Of Mia and Kai taken this morning.


----------



## Vixie (Nov 17, 2007)

lovely picture Janice, they are gorgeous dogs, really lovely


----------



## scosha37 (Feb 24, 2008)

Aww Janice there gorg..thats the 1st time i have seen your cutes...:cornut:

hehe little and large...there so alike...:thumbup1:

blob for yaa...


----------



## Fleur (Jul 19, 2008)

Looking lovely and sunny today
Beautiful dogs - so sweet, looking like butter wouldn't melt


----------



## JANICE199 (Feb 1, 2008)

Vixie said:


> lovely picture Janice, they are gorgeous dogs, really lovely


*
Thankyou Vixie...



scosha37 said:



Aww Janice there gorg..thats the 1st time i have seen your cutes...:cornut:

hehe little and large...there so alike...:thumbup1:

blob for yaa...

Click to expand...

Thank you scosha we are going to TRY and get some more today.While its nice and sunny.



Fleur said:



Looking lovely and sunny today
Beautiful dogs - so sweet, looking like butter wouldn't melt

Click to expand...

Thank you Fleur, trust me they are not as innocent as they look..lol*


----------



## Sophiex (Jul 27, 2008)

Gorgeous dogs! Is Kai the bigger one?


----------



## sandymaynard (Feb 21, 2009)

Ah what lovely dogs! miniture or standard poodles? they look really lovely, i like the miniture poodles!


----------



## JANICE199 (Feb 1, 2008)

Sophiex said:


> Gorgeous dogs! Is Kai the bigger one?


Hi Spohiex yes Kai is the bigger of the 2...and thankyou.



sandymaynard said:


> Ah what lovely dogs! miniture or standard poodles? they look really lovely, i like the miniture poodles!
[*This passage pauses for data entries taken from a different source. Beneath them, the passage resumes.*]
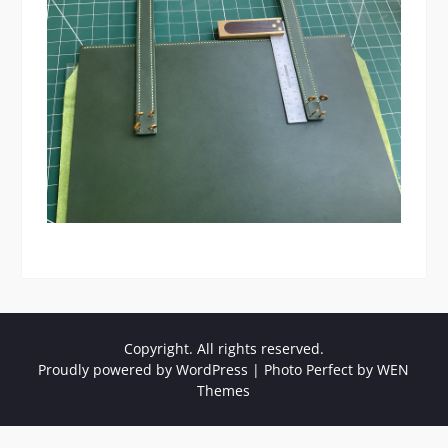
Copyright. All rights reserved.
Proudly powered by WordPress
|
Photo Perfect by
WEN
Themes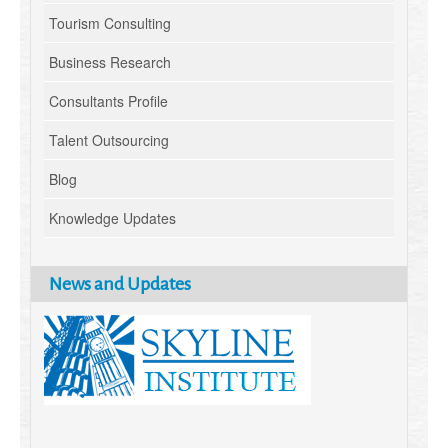
Tourism Consulting
Business Research
Consultants Profile
Talent Outsourcing
Blog
Knowledge Updates
News and Updates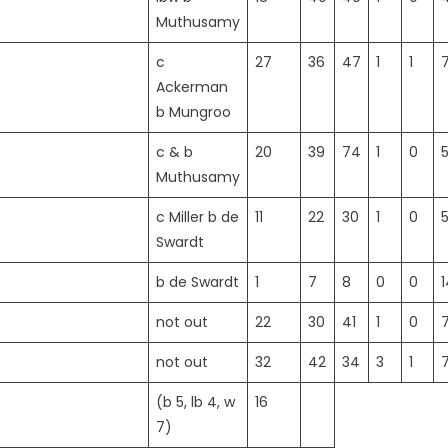
Muthusamy
c
27
36
47
1
1
Ackerman
b Mungroo
c & b
20
39
74
1
0
5
Muthusamy
c Miller b de
11
22
30
1
0
Swardt
b de Swardt
1
7
8
0
0
1
not out
22
30
41
1
0
not out
32
42
34
3
1
7
(b 5, lb 4, w
16
7)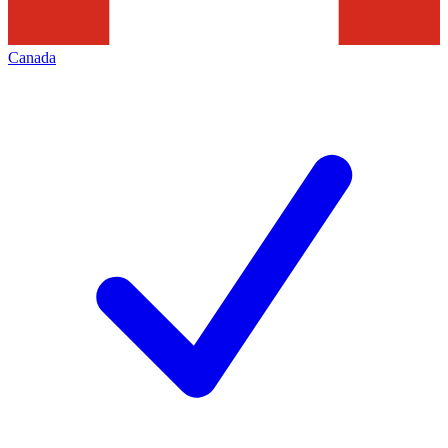
Canada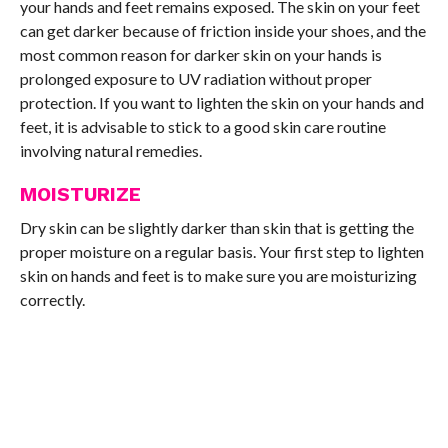
your hands and feet remains exposed. The skin on your feet
can get darker because of friction inside your shoes, and the
most common reason for darker skin on your hands is
prolonged exposure to UV radiation without proper
protection. If you want to lighten the skin on your hands and
feet, it is advisable to stick to a good skin care routine
involving natural remedies.
MOISTURIZE
Dry skin can be slightly darker than skin that is getting the
proper moisture on a regular basis. Your first step to lighten
skin on hands and feet is to make sure you are moisturizing
correctly.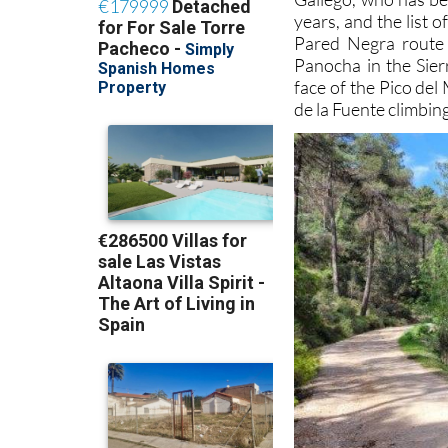
years, and the list 
Pared Negra route i
Panocha in the Sierr
face of the Pico del
de la Fuente climbin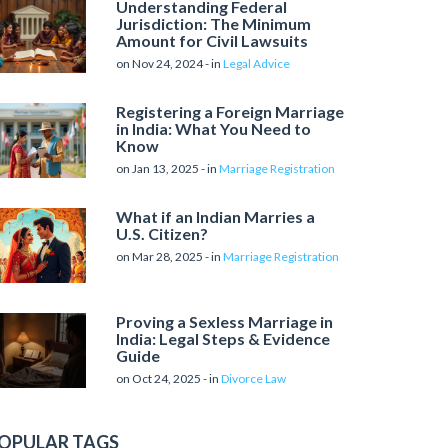
Understanding Federal
Jurisdiction: The Minimum
Amount for Civil Lawsuits
on Nov 24, 2024 - in
Legal Advice
Registering a Foreign Marriage
in India: What You Need to
Know
on Jan 13, 2025 - in
Marriage Registration
What if an Indian Marries a
U.S. Citizen?
on Mar 28, 2025 - in
Marriage Registration
Proving a Sexless Marriage in
India: Legal Steps & Evidence
Guide
on Oct 24, 2025 - in
Divorce Law
OPULAR TAGS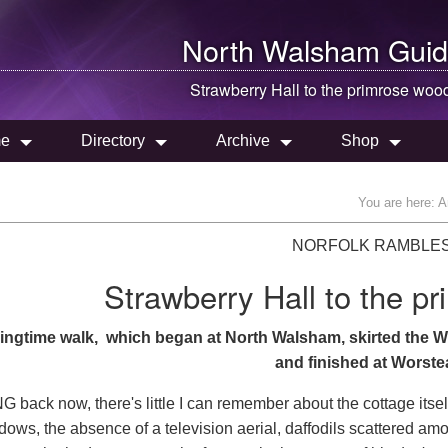
North Walsham
Guid
Strawberry Hall to the primrose woo
e
Directory
Archive
Shop
You are here:
A
NORFOLK RAMBLE
Strawberry Hall to the p
ingtime walk, which began at North Walsham, skirted the W
and finished at Worste
back now, there's little I can remember about the cottage itself
ndows, the absence of a television aerial, daffodils scattered a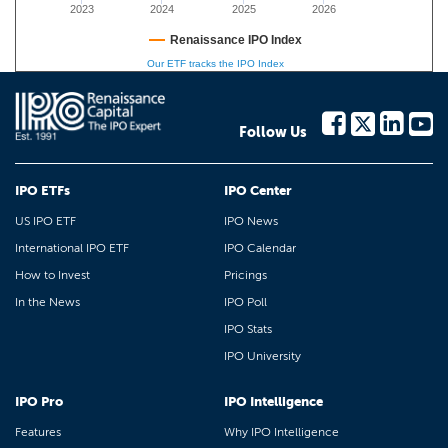
2023
2024
2025
2026
Renaissance IPO Index
Our ETF tracks the IPO Index
Follow Us
IPO ETFs
IPO Center
US IPO ETF
IPO News
International IPO ETF
IPO Calendar
How to Invest
Pricings
In the News
IPO Poll
IPO Stats
IPO University
IPO Pro
IPO Intelligence
Features
Why IPO Intelligence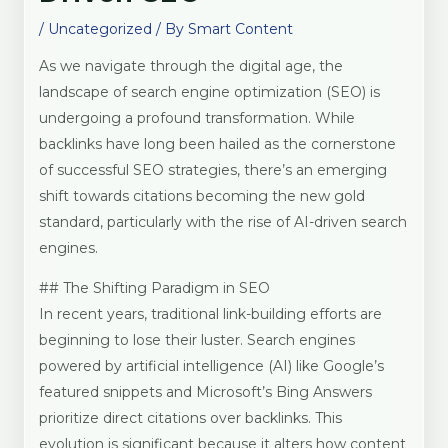
/
Uncategorized
/ By
Smart Content
As we navigate through the digital age, the
landscape of search engine optimization (SEO) is
undergoing a profound transformation. While
backlinks have long been hailed as the cornerstone
of successful SEO strategies, there’s an emerging
shift towards citations becoming the new gold
standard, particularly with the rise of AI-driven search
engines.
## The Shifting Paradigm in SEO
In recent years, traditional link-building efforts are
beginning to lose their luster. Search engines
powered by artificial intelligence (AI) like Google’s
featured snippets and Microsoft’s Bing Answers
prioritize direct citations over backlinks. This
evolution is significant because it alters how content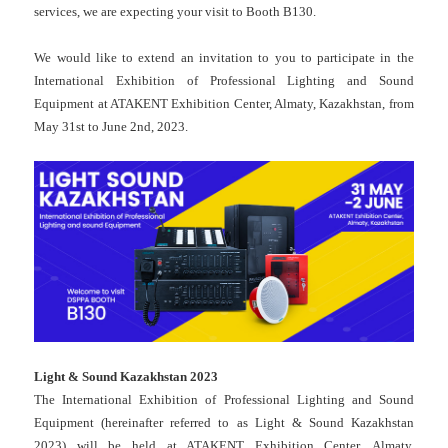
services, we are expecting your visit to Booth B130.
We would like to extend an invitation to you to participate in the
International Exhibition of Professional Lighting and Sound
Equipment at ATAKENT Exhibition Center, Almaty, Kazakhstan, from
May 31st to June 2nd, 2023.
Light & Sound Kazakhstan 2023
The International Exhibition of Professional Lighting and Sound
Equipment (hereinafter referred to as Light & Sound Kazakhstan
2023) will be held at ATAKENT Exhibition Center, Almaty,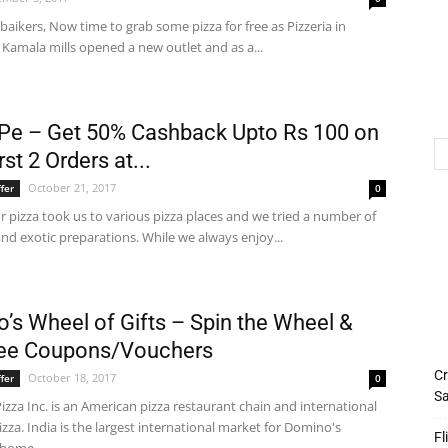
ikers, Now time to grab some pizza for free as Pizzeria in
Kamala mills opened a new outlet and as a...
e – Get 50% Cashback Upto Rs 100 on
rst 2 Orders at...
October 21, 2017
fer
0
or pizza took us to various pizza places and we tried a number of
nd exotic preparations. While we always enjoy...
’s Wheel of Gifts – Spin the Wheel &
ree Coupons/Vouchers
Cr
October 18, 2017
fer
0
Sa
zza Inc. is an American pizza restaurant chain and international
izza. India is the largest international market for Domino's
Fl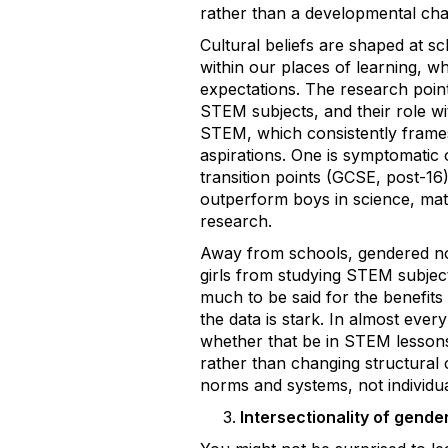
rather than a developmental cha
Cultural beliefs are shaped at s
within our places of learning, 
expectations. The research points
STEM subjects, and their role wi
STEM, which consistently frames
aspirations. One is symptomatic 
transition points (GCSE, post-16
outperform boys in science, math
research.
Away from schools, gendered nor
girls from studying STEM subjects
much to be said for the benefits
the data is stark. In almost ever
whether that be in STEM lessons
rather than changing structural c
norms and systems, not individual
Intersectionality of gend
*Hi ya, they are both TOY poodles,lol Kai is more the size of a miniture though.*


----------



## Sophiex (Jul 27, 2008)

Just being nosy, how much do they weigh?  Oscar has pretty much finished growing now and he's 5 kilos.


----------



## JANICE199 (Feb 1, 2008)

Sophiex said:


> Just being nosy, how much do they weigh?  Oscar has pretty much finished growing now and he's 5 kilos.


*To be honest with you Sophiex i havent got a clue..They havent been weighed in ages, but Mia is very light.*


----------



## MADCAT (Nov 21, 2008)

Lovely piccy, they are sooooo cute xxxx


----------



## noushka05 (Mar 28, 2008)

awwww how Cute!!!!!!!:001_wub:


----------



## JANICE199 (Feb 1, 2008)

*


MADCAT said:



Lovely piccy, they are sooooo cute xxxx

Click to expand...

Thankyou MADCAT 



noushka05 said:



awwww how Cute!!!!!!!:001_wub:

Click to expand...

Thankyou noushka...*


----------



## JSR (Jan 2, 2009)

Bless them enjoying the sunshine! They are beautiful.


----------



## ad_1980 (Jan 28, 2009)

You know what i feel about your dogs - they are beautiful. i can't wait for the day Mika grows a bit like your dogs! LOL


----------



## JANICE199 (Feb 1, 2008)

*


ad_1980 said:



You know what i feel about your dogs - they are beautiful. i can't wait for the day Mika grows a bit like your dogs! LOL

Click to expand...

haha you better hope that mika doesnt grow as much as kai.*


----------